- Citado por SciELO
- Citado por Google
- Similares en SciELO
- Similares en Google
versión On-line ISSN 1698-6946
Med. oral patol. oral cir.bucal (Internet) vol.12 no.7 nov. 2007
Gonçalo Seguro Dias, Arlindo Pereira de Almeida
Oral Medicine Department, School of Dentistry, Lisbon University, Lisbon, Portugal
Cancer is the second cause of death in Portugal right after cardio vascular diseases. In Portugal the incidence of oral and pharynx cancer (OPC) is higher than uterus and larynx cancers, and in US its frequency is higher than melanoma or uterus cancer, diseases that concern more population than oral cancer.

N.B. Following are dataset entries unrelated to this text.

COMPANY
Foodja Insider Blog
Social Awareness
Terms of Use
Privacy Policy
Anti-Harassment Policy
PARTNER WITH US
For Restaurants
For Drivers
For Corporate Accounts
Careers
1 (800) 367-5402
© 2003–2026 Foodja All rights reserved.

Aims. The aim of this paper is to identify preferable anatomic location for oral cancer, mean age of patients, the use of tobacco and alcohol, histological characteristics, staging, type of therapeutics, presence of metastases and 1 and 5 year follow up.

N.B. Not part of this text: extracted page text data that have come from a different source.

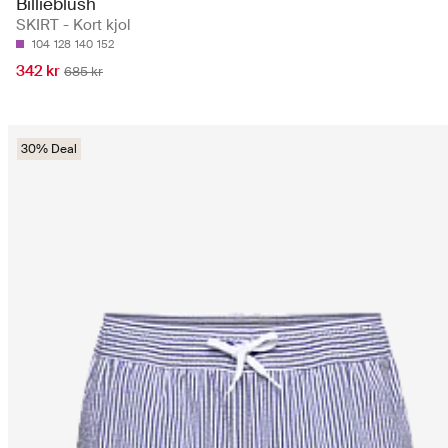
Billieblush
SKIRT - Kort kjol
104
128
140
152
342 kr
685 kr
30% Deal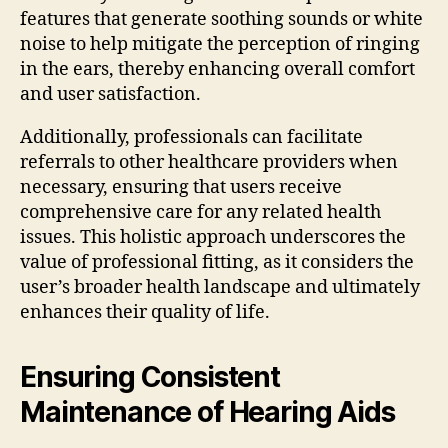
features that generate soothing sounds or white
noise to help mitigate the perception of ringing
in the ears, thereby enhancing overall comfort
and user satisfaction.
Additionally, professionals can facilitate
referrals to other healthcare providers when
necessary, ensuring that users receive
comprehensive care for any related health
issues. This holistic approach underscores the
value of professional fitting, as it considers the
user’s broader health landscape and ultimately
enhances their quality of life.
Ensuring Consistent
Maintenance of Hearing Aids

Matherials and Methods. Data was collected from clinical charts of 365 cases from the Centro de Lisboa do Instituto Português de Oncologia with histological confirmation of malign tumor of the mouth. These cases are the total of oral malign tumors in the years of 1997, 1998 and 1999 in that institution.
Results. We observe that despite modern diagnostic and treatment techniques 37,9% of all patients died after first year with evidence of tumor. From all patients just 23,7% were free of disease after 5 years of treatment. Tongue was the principal region affected and the average age was 62, 25 years. It was concluded that 57, 8% of patient were smokers and 43,8% were alcohol drinkers. A high number of patients were submitted to radiotherapy either alone or with other treatment options.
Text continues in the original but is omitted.